Data Organization
The purpose of this page is to get researchers familiar with BigQuery, SQL, and using the terminal to query ROAR data and Google Buckets to store the ROAR data.
BigQuery - a tool to help researchers pull ROAR data in an efficient way
- Please read Adam’s documentation and introduction to BigQuery.
- Installing BigQuery
- Learning SQL to query data
- Exporting data to a google cloud bucket
- Learn more about ROAR data through the BigQuery Schemas
Guidelines to organizing pulled data
- Store outputted csv’s on your own system (you can delete after you have compiled if they take up too much storage)
- Do not store individual outputted csv’s from BigQuery on Lab Google Drives (it will become too messy)
- If you are working on an existing project, store the data in the corresponding folder in the ROAR Research Data Drive
- If you are starting a new project, create a new folder in the ROAR Research Data Drive
- DO NOT make any new folders on the ROAR Primary Research Data Drive!
Pulling All Runs of a Single Assessment using BigQuery
- Make a copy of this page into your own drive or folder.
- Input the correct text for each of the empty variables (e.g., google_bucket_name, year-month-day, assessment_abbreviation)
- Copy and paste the edited code into your terminal to pull all runs of a single assessment.
- Once you run this code in your terminal, you should direct yourself to the google bucket where you saved the data.
- In the google bucket, you will find a large set of csv’s which should be labeled with year-month-day_assessment_abbreviation_all_runs_###############.csv.
- Select all of the ones you would like to download. Google bucket will create code for you to download to your system.
- Create a singular folder with all downloaded csv’s.
- Direct yourself to the GitHub Repository “Clean-ROAR-Data”.
- Clone the repository by clicking the “<> Code” button → “Open with GitHub Desktop” OR “Clone using the web URL”.
- Find the Rmd file that matches the assessment suite of the data you have pulled. (e.g., if you pull Morphology runs, direct yourself to Clean_ROARComp_Runs.Rmd).
- Find the code chunks that match the assessment of the data you have pulled.
- Run the necessary chunks for your data. NOTE: Play close attention to any changes in data file names that may change based off of your pull.
Note: The extra code dealing with “assigning_” unpacks the JSON strings associated with those variables. Other variables such as “scores” are handled post pull.
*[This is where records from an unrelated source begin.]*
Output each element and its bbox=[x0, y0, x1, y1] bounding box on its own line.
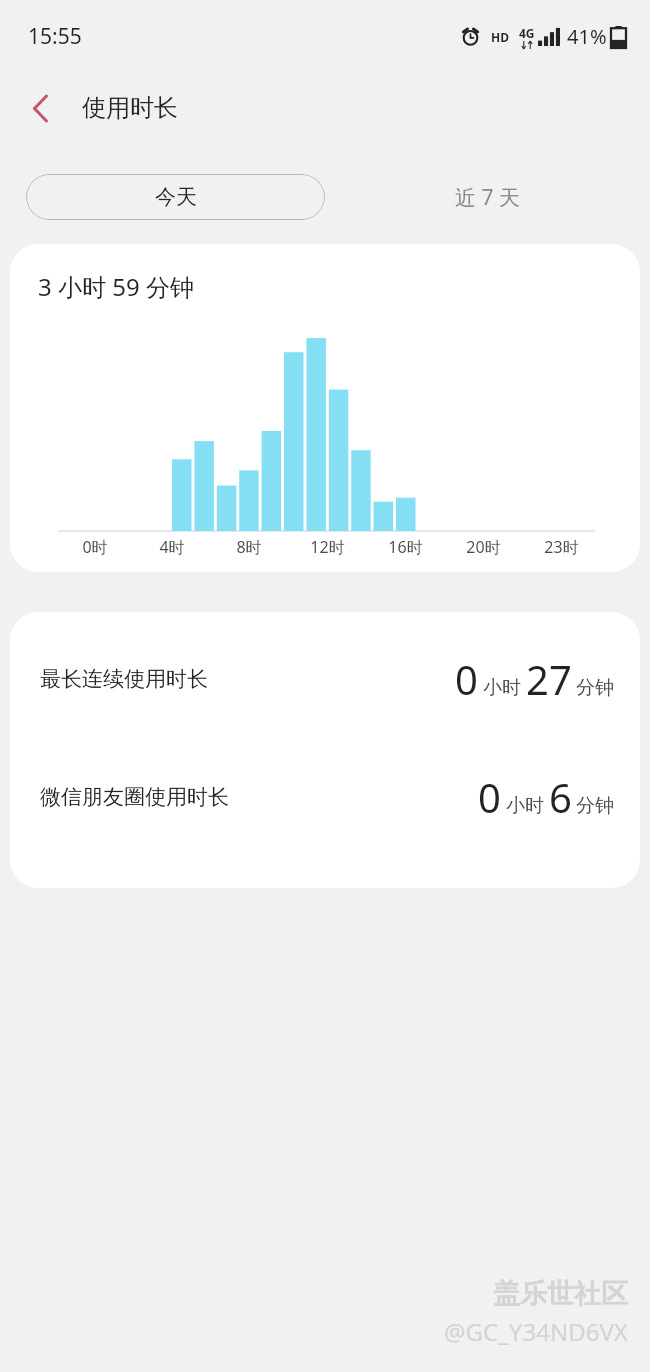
staticText: 0 bbox=[455, 652, 478, 706]
button[interactable]: 微信朋友圈使用时长 bbox=[10, 768, 640, 826]
button[interactable]: 3 小时 59 分钟 bbox=[10, 244, 640, 572]
staticText: @GC_Y34ND6VX bbox=[444, 1315, 628, 1348]
staticText: 0 bbox=[478, 770, 501, 824]
staticText: 4时 bbox=[159, 536, 185, 558]
staticText: 0时 bbox=[82, 536, 108, 558]
staticText: 近 7 天 bbox=[455, 183, 520, 212]
staticText: 27 bbox=[526, 652, 572, 706]
staticText: 最长连续使用时长 bbox=[40, 666, 208, 692]
button[interactable]: 最长连续使用时长 bbox=[10, 650, 640, 708]
staticText: 23时 bbox=[544, 536, 579, 558]
staticText: 微信朋友圈使用时长 bbox=[40, 784, 229, 810]
staticText: 小时 bbox=[506, 794, 544, 818]
staticText: 12时 bbox=[310, 536, 345, 558]
staticText: 小时 bbox=[483, 676, 521, 700]
staticText: 使用时长 bbox=[82, 93, 178, 123]
staticText: 15:55 bbox=[28, 22, 82, 51]
staticText: 6 bbox=[549, 770, 572, 824]
button[interactable]: 近 7 天 bbox=[325, 174, 650, 220]
staticText: HD bbox=[491, 29, 509, 45]
staticText: 16时 bbox=[388, 536, 423, 558]
staticText: 41% bbox=[567, 23, 607, 50]
staticText: 盖乐世社区 bbox=[493, 1277, 628, 1311]
staticText: 4G bbox=[519, 25, 535, 41]
staticText: 8时 bbox=[236, 536, 262, 558]
staticText: 20时 bbox=[466, 536, 501, 558]
button[interactable]: 今天 bbox=[26, 174, 325, 220]
button[interactable]: Back bbox=[16, 84, 64, 132]
staticText: 3 小时 59 分钟 bbox=[38, 270, 194, 303]
staticText: 今天 bbox=[155, 184, 197, 210]
staticText: 分钟 bbox=[576, 676, 614, 700]
staticText: 分钟 bbox=[576, 794, 614, 818]
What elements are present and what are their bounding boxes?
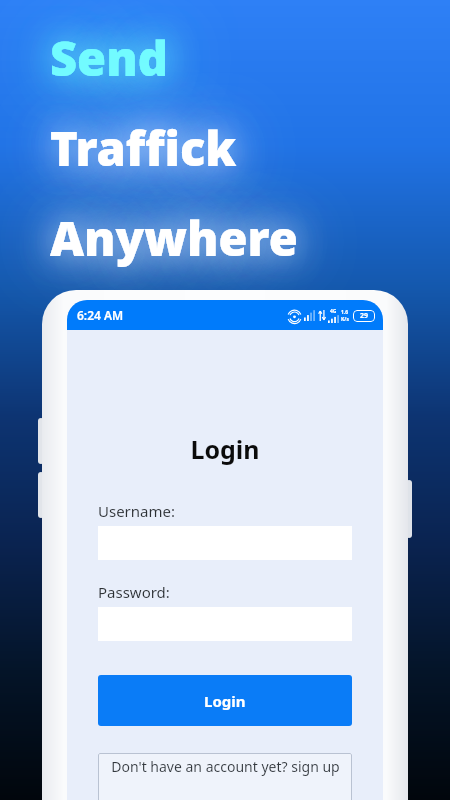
staticText: 4G: [330, 308, 337, 315]
staticText: Send: [50, 26, 168, 90]
staticText: Anywhere: [50, 206, 298, 270]
button[interactable]: Don't have an account yet? sign up: [98, 753, 352, 800]
staticText: 29: [360, 311, 369, 321]
staticText: Password:: [98, 582, 170, 602]
staticText: 6:24 AM: [77, 307, 124, 323]
staticText: Send: [50, 26, 168, 90]
button[interactable]: Login: [98, 675, 352, 726]
staticText: 1.6: [341, 309, 349, 316]
staticText: Traffick: [50, 116, 237, 180]
staticText: Login: [204, 691, 246, 711]
staticText: Login: [98, 432, 352, 466]
staticText: Traffick: [50, 116, 237, 180]
staticText: Username:: [98, 501, 175, 521]
staticText: Anywhere: [50, 206, 298, 270]
staticText: K/s: [341, 316, 349, 323]
staticText: Don't have an account yet? sign up: [111, 757, 340, 776]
Note: Remove --comments before running query.
bq query --nouse_legacy_sql \
'EXPORT DATA
OPTIONS(
uri="gs://google_bucket_name/yyyy-mm-dd_assessment_abbreviation_allruns_*.csv", --sets the Google Bucket and the csv names
format="CSV", --sets the output format
overwrite=true
) AS
SELECT --selects the variables the user wants and which dataframe they are coming from
u.assessment_pid,
ur.* EXCEPT( --removes these variables from the selection
assigning_districts,
assigning_schools,
assigning_classes,
assigning_groups,
assigning_families
),
TO_JSON_STRING(ur.assigning_districts) AS assigning_districts, --turns the variables from JSONs into strings
TO_JSON_STRING(ur.assigning_schools) AS assigning_schools,
TO_JSON_STRING(ur.assigning_classes) AS assigning_classes,
TO_JSON_STRING(ur.assigning_groups) AS assigning_groups,
TO_JSON_STRING(ur.assigning_families) AS assigning_families
FROM
`gse-roar-assessment.assessment.users` AS u --assigns the users dataframe to the name "u"
JOIN
`gse-roar-assessment.assessment.user_runs` AS ur --assigns the user_runs dataframe to the name "ur"
ON
u.roar_uid = ur.roar_uid --merges the dataframes based on the variable roar_uid
WHERE
ur.task_id ="assessment_abbreviation" --filters the dataframe to only the given task_id
'
Pulling All Trials of a Single Assessment using BigQuery
- Make a copy of this page into your own drive or folder.
- Input the correct text for each of the empty variables (e.g., google_bucket_name, year-month-day, assessment_abbreviation)
- Copy and paste the edited code into your terminal to pull all trials of a single assessment.
- Once you run this code in your terminal, you should direct yourself to the google bucket where you saved the data.
- In the google bucket, you will find a large set of csv’s which should be labeled with year-month-day_assessment_abbreviation_alltrials_###############.csv.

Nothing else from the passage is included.